I'm not sure he'd feel very appreciated when I started :rotfl2: :lmao: :rotfl2: :lmao: :rotfl2: :lmao: :rotfl2: at him in lingerie
 
Pam said:
Ladies, how do you make your Dh feel appreciated?


:rolleyes1 :rolleyes1 :rolleyes1 :rolleyes1 :rolleyes1 :rolleyes1 :rolleyes1 :rolleyes1 :rolleyes1 :rolleyes1 :rolleyes1 :rolleyes1 :banana:

:rotfl2: :thumbsup2

It's true though - I think many women would be surprised how happy their men would be if they :love: a little more - and acted like they wanted to! I know it definitely makes my dh a happier man! But really, all I have to do is not nag as much, tell him I love him out of the blue, and tell him how lucky I am to be his wife. Nothing puts him in a happier place then saying those few simple things! :hug:
 
The 'big stuff' is great (and necessary!), but Please and Thank You go a long way too, even when what he has done is a very small thing (such as bringing you a cup of tea or handing you the phone if the call is for you). It matters. Especially if you say it with a smile.

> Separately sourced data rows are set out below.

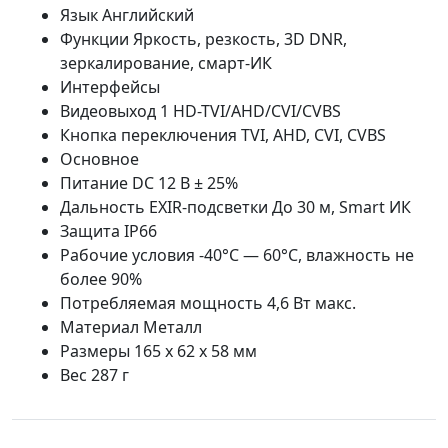
Язык Английский
Функции Яркость, резкость, 3D DNR,
зеркалирование, смарт-ИК
Интерфейсы
Видеовыход 1 HD-TVI/AHD/CVI/CVBS
Кнопка переключения TVI, AHD, CVI, CVBS
Основное
Питание DC 12 В ± 25%
Дальность EXIR-подсветки До 30 м, Smart ИК
Защита IP66
Рабочие условия -40°С — 60°С, влажность не
более 90%
Потребляемая мощность 4,6 Вт макс.
Материал Металл
Размеры 165 х 62 х 58 мм
Вес 287 г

Mine just wants to feel like he's my Hero. He knows he's my True Beloved and I make sure he always knows I think he's the smartest, bravest, kindest, most heroic man I could ever want (and he is). One of the best ways (I think) to let your man know you appreciate him is, never make him feel 'stupid', never insult him, never point out his 'flaws' in public (and only gently in private) and never take your own bad mood out on him.

Obviously, with a little training and some luck, he should be doing the same for you. But you are likely to have to start. 'I love you' is nice to hear, but it's even nicer to 'experience' because of a thoughtful, loving attitude.